Stender relies on Theel v. Commissioner of Pub. Safety, 447 N.W.2d 472 (Minn. App. 1989), review denied (Minn. Jan. 8, 1990), claiming this court held that police misinformation prevented Theel’s additional test. Stender distorts Theel’s holding. In Theel, the defendant, in an effort to obtain an additional test, asked “Well, can I have an attorney then?” 447 N.W.2d at 473 (quotation omitted). The police replied, “Forget it. They’re all sleeping.” Id. (quotation omitted). At the core of the Theel decision is the concept that police refused to allow the defendant to call an attorney, despite his specific request for an attorney to assist him in obtaining an additional test. Id. at 473-74. As a result, this court held that police prevented the defendant’s additional test. Id. at 474.
Here, by contrast, the deputies provided Stender with a phone and phone books, and Stender called his attorney, who advised him to request an additional test. Unlike the scenario in Theel, the deputies here did not prevent Stender from contacting an attorney.
Finally, Stender claims that police violated his right to an additional test by releasing him to detox before his girlfriend could arrive to administer an additional test. As stated in Frost, however, “[a]n officer has no duty to continue to hold a person in custody until additional tests can be administered.” 348 N.W.2d at 805. The deputies were not obligated to hold Stender at the jail until he could obtain an additional test.
The district court did not err in its application of law when it determined that Carver County deputies neither prevented nor denied Stender’s right to an additional test.
* Retired judge of the Minnesota Court of Appeals, serving by appointment pursuant to Minn. Const. art. VI, § 10.
** Retired judge of the district court, serving as judge of the Minnesota Court of Appeals by appointment pursuant to Minn. Const. art. VI, § 10.
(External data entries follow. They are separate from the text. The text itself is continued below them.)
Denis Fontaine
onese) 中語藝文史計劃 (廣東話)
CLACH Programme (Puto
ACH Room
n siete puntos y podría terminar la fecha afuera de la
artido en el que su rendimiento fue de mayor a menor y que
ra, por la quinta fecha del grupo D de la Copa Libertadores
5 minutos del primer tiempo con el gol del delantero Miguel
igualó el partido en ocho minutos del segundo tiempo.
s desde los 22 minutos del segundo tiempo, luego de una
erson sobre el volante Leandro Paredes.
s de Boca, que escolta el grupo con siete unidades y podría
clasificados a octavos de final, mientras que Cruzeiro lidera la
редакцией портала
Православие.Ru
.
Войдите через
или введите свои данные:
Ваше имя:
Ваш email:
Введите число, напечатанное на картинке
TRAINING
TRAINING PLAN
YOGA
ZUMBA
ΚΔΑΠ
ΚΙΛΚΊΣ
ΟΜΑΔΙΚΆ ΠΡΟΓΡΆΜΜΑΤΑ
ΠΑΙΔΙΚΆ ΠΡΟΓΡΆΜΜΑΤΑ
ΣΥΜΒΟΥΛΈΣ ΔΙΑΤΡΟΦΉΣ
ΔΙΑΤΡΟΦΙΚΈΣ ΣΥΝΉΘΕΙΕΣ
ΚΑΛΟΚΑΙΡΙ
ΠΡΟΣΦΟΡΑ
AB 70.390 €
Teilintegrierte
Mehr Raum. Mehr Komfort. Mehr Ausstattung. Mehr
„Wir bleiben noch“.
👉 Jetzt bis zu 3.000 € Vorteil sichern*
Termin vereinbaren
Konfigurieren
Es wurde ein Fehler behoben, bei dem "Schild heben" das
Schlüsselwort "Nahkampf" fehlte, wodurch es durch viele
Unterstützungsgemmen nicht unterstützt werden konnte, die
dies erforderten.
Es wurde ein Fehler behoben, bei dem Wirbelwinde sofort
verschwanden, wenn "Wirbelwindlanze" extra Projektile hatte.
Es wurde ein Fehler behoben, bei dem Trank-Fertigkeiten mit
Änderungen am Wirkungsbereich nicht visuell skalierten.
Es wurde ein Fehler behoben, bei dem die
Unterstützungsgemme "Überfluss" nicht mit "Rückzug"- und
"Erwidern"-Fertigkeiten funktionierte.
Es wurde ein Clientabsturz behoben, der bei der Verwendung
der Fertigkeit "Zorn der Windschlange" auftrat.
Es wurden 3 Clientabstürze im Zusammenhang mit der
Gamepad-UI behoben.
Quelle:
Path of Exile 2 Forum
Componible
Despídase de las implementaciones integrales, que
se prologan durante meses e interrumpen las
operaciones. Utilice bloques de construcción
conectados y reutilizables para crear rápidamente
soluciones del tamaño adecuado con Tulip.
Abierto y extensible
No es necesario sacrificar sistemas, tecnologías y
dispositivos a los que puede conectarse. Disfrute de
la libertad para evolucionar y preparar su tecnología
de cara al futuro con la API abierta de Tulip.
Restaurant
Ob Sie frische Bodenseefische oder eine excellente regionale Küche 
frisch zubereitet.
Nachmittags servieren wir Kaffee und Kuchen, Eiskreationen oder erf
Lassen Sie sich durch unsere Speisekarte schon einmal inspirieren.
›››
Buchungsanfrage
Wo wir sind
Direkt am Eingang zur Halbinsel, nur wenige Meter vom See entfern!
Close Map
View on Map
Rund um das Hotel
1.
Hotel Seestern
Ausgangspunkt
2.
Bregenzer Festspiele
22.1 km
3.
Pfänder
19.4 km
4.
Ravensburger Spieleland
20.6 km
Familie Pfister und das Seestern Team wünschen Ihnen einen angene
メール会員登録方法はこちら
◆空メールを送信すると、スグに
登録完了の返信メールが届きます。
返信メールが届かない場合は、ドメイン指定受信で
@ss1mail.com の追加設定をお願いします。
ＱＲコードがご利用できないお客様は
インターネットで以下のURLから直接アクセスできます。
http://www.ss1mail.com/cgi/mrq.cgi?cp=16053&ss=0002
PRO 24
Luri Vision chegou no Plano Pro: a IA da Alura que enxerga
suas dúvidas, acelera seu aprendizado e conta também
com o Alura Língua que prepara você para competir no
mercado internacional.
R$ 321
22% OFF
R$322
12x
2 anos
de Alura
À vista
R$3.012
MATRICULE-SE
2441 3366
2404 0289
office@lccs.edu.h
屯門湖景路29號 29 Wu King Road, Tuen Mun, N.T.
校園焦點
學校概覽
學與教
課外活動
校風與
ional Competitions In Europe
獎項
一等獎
 In fact, “‘[a]n attorney, not a police officer, is the appropriate source of legal advice’ regarding the alternative choices at the chemical testing stage of DWI proceedings.” Hotchkiss, 553 N.W.2d at 78 (citation omitted). Here, Stender consulted with his attorney before requesting an additional test. Even assuming the deputy’s comments were misleading, the deputy was under no duty to advise him as to the various means of obtaining an additional test.